For many, the term sorabiki-bata (空引機) may be unfamiliar. Unlike the more compact takahata (高機), or upright looms used for tsuzure-ori, the sorabiki-bata is a large and complex loom. It features an upper-level structure dedicated to manipulating the warp threads.

It is believed that this loom was invented in China around the 6th or 7th century and introduced to Japan during the Nara period, though there are no definitive historical documents confirming this. Some of the preserved textiles in the Shōsōin repository are thought to have been woven on such looms—likely of Chinese origin—but their existence does indicate that Japanese people at the time were already familiar with such advanced textile works. By the Heian period, depictions of the sorabiki-bata can be found in scrolls such as the Nenjū Gyōji Emaki (Illustrated Scroll of Annual Events), suggesting that the loom was actively used in Kyoto.

What’s remarkable is that this elaborate loom continued to be used in the Nishijin weaving district until the late 19th century, when the Jacquard loom was introduced from France. If the sorabiki-bata truly arrived during the Nara period, it remained in use for nearly a thousand years—an extraordinary lifespan. Its rapid disappearance upon the arrival of the Jacquard loom speaks volumes about the revolutionary nature of the latter.

Today, the sorabiki-bata has entirely fallen out of use. Few physical examples remain, perhaps due to how abruptly it was replaced by the Jacquard loom. It was reconstructed for the 555th anniversary of Nishijin Weaving, based on historical documents and illustrations, and only a handful of artisans today know how to operate it. Working examples may occasionally be seen at demonstrations during special events.

So, what exactly did this loom look like in operation?

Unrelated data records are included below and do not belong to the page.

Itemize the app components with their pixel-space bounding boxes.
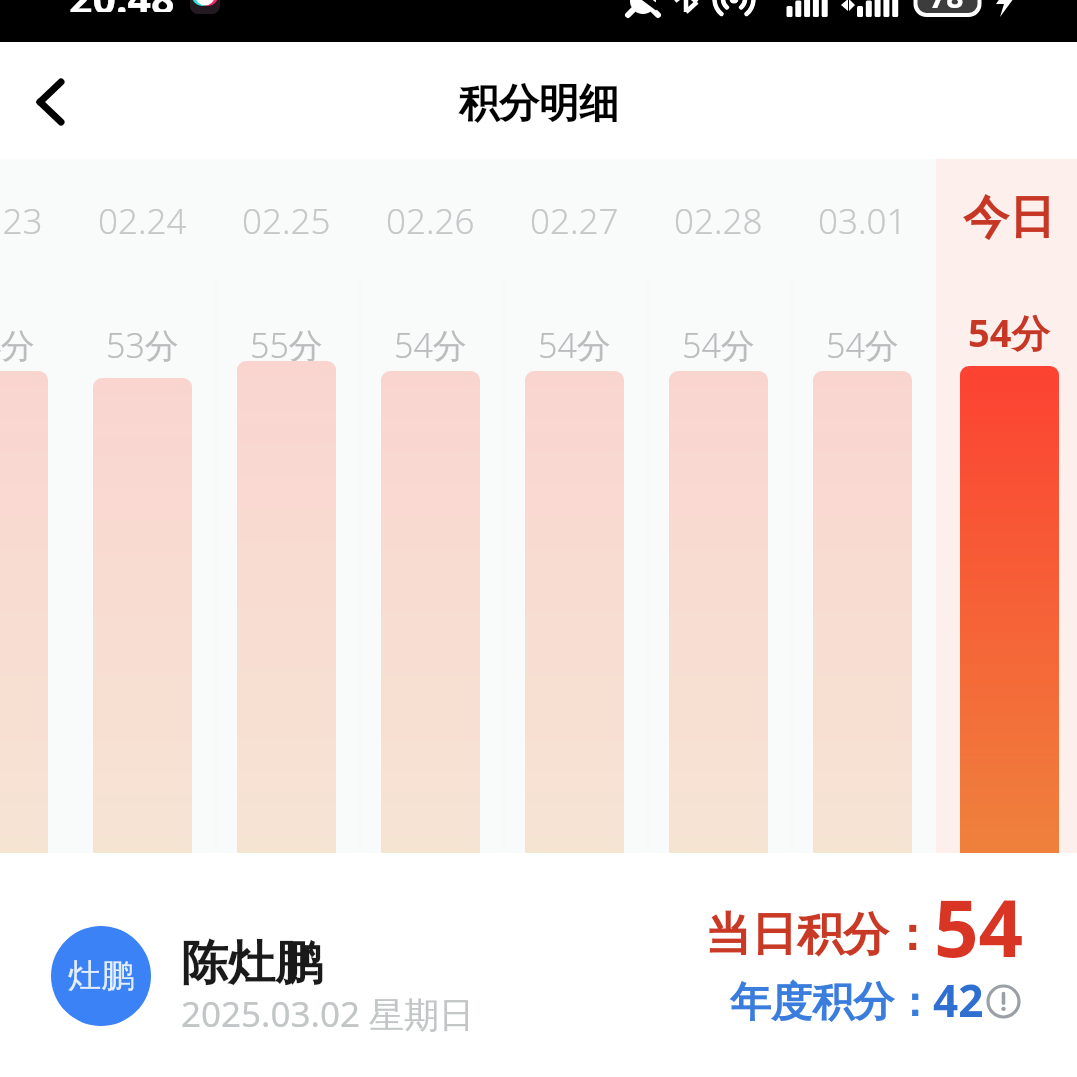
- button[interactable]: 年度积分：: [722, 966, 1030, 1028]
- staticText: 02.24: [98, 197, 187, 245]
- staticText: 54: [934, 874, 1024, 964]
- staticText: 02.28: [674, 197, 763, 245]
- staticText: 53分: [106, 322, 179, 368]
- staticText: 54分: [394, 322, 467, 368]
- button[interactable]: 02.28: [646, 159, 790, 853]
- staticText: 02.23: [0, 197, 43, 245]
- staticText: 02.26: [386, 197, 475, 245]
- button[interactable]: 02.26: [358, 159, 502, 853]
- staticText: 54分: [538, 322, 611, 368]
- staticText: 54分: [968, 306, 1050, 358]
- staticText: 02.27: [530, 197, 619, 245]
- staticText: 2025.03.02 星期日: [181, 990, 475, 1038]
- button[interactable]: 02.23: [0, 159, 70, 853]
- button[interactable]: Back: [12, 60, 86, 142]
- button[interactable]: 当日积分：: [700, 874, 1030, 964]
- other: Points info: [986, 984, 1021, 1019]
- staticText: 年度积分：: [730, 977, 935, 1029]
- staticText: 55分: [250, 322, 323, 368]
- staticText: 灶鹏: [68, 955, 134, 997]
- staticText: 陈灶鹏: [181, 934, 322, 993]
- button[interactable]: 02.25: [214, 159, 358, 853]
- staticText: 20:48: [69, 0, 175, 12]
- button[interactable]: 02.24: [70, 159, 214, 853]
- staticText: 54分: [682, 322, 755, 368]
- staticText: 42: [933, 970, 984, 1030]
- staticText: 03.01: [818, 197, 907, 245]
- button[interactable]: 灶鹏: [40, 918, 520, 1034]
- button[interactable]: 02.27: [502, 159, 646, 853]
- button[interactable]: 03.01: [790, 159, 934, 853]
- staticText: 今日: [963, 189, 1055, 247]
- staticText: 02.25: [242, 197, 331, 245]
- staticText: 54分: [0, 322, 35, 368]
- staticText: 当日积分：: [705, 906, 935, 964]
- staticText: 54分: [826, 322, 899, 368]
- button[interactable]: 今日: [937, 159, 1077, 853]
- staticText: 积分明细: [459, 78, 619, 128]
- staticText: 78: [929, 0, 964, 17]
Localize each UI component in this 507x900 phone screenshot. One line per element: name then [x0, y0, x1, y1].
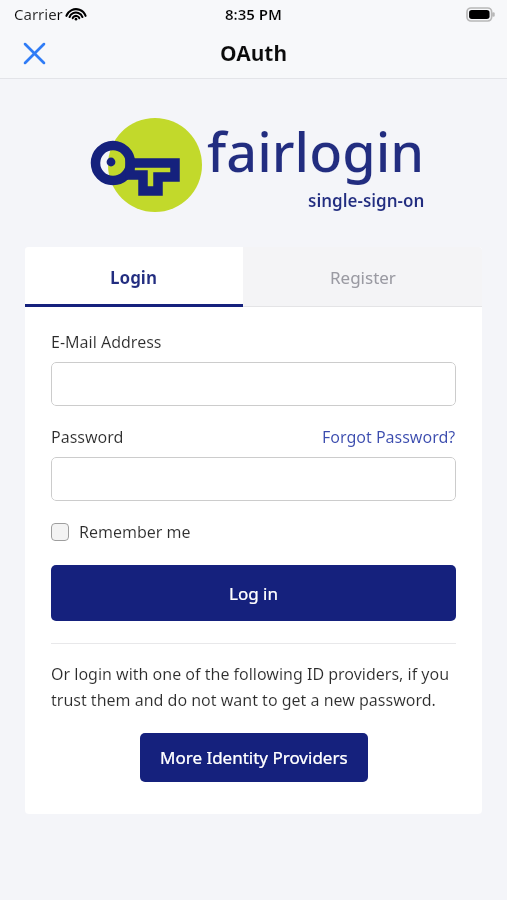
button[interactable]: Login	[25, 247, 243, 307]
staticText: OAuth	[220, 39, 288, 68]
button[interactable]: Forgot Password?	[322, 426, 456, 448]
button[interactable]: Text field	[51, 457, 456, 501]
button[interactable]: Log in	[51, 565, 456, 621]
staticText: fairlogin	[207, 114, 425, 188]
staticText: Register	[330, 266, 396, 289]
staticText: Forgot Password?	[322, 426, 456, 448]
staticText: More Identity Providers	[160, 746, 348, 769]
staticText: Login	[110, 266, 158, 289]
staticText: 8:35 PM	[225, 4, 282, 24]
staticText: Carrier	[14, 4, 63, 24]
button[interactable]: More Identity Providers	[140, 733, 368, 782]
staticText: single-sign-on	[308, 189, 425, 212]
staticText: E-Mail Address	[51, 331, 162, 353]
staticText: Password	[51, 426, 124, 448]
button[interactable]: Close	[14, 33, 54, 73]
button[interactable]: Remember me	[51, 521, 191, 543]
staticText: Log in	[229, 582, 278, 605]
button[interactable]: Text field	[51, 362, 456, 406]
button[interactable]: Register	[243, 247, 482, 307]
staticText: Remember me	[79, 521, 191, 543]
staticText: Or login with one of the following ID pr…	[51, 663, 456, 711]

Take a look at the photo below.


You’ll notice a person sitting atop the loom. This person is responsible for lifting specific warp threads to create the design, according to the pattern. Hanging down from above are long heddle cords (sōkō ito), each with an eyelet through which a single warp thread is threaded. The person doesn’t choose which threads to lift manually each time—instead, the warp threads have already been grouped using a system of guiding cords according to the design. By pulling these horizontal cords, the correct set of warp threads rises automatically.

The weaver below passes the weft thread in accordance with the pattern, timing their actions to the precise moment the warp threads are lifted. Often, several layers of weft threads are used for a single line, and sometimes metallic foil is also woven in. Near the weaver’s feet, you may notice several bamboo rods—these control the movement of the dozen or so rectangular frames at the front of the loom. These frames are also linked to the warp threads and work in conjunction with the heddles to manipulate the warp thread positions. The mechanism is astoundingly complex—one can’t help but wonder who conceived of it. And yet, for over a thousand years, this was how patterned textiles were created.

Naturally, textiles woven using this time-consuming and labor-intensive method were expensive and reserved for the elite.

The machine that ultimately automated this astonishing process was the Jacquard loom, invented in 19th-century France.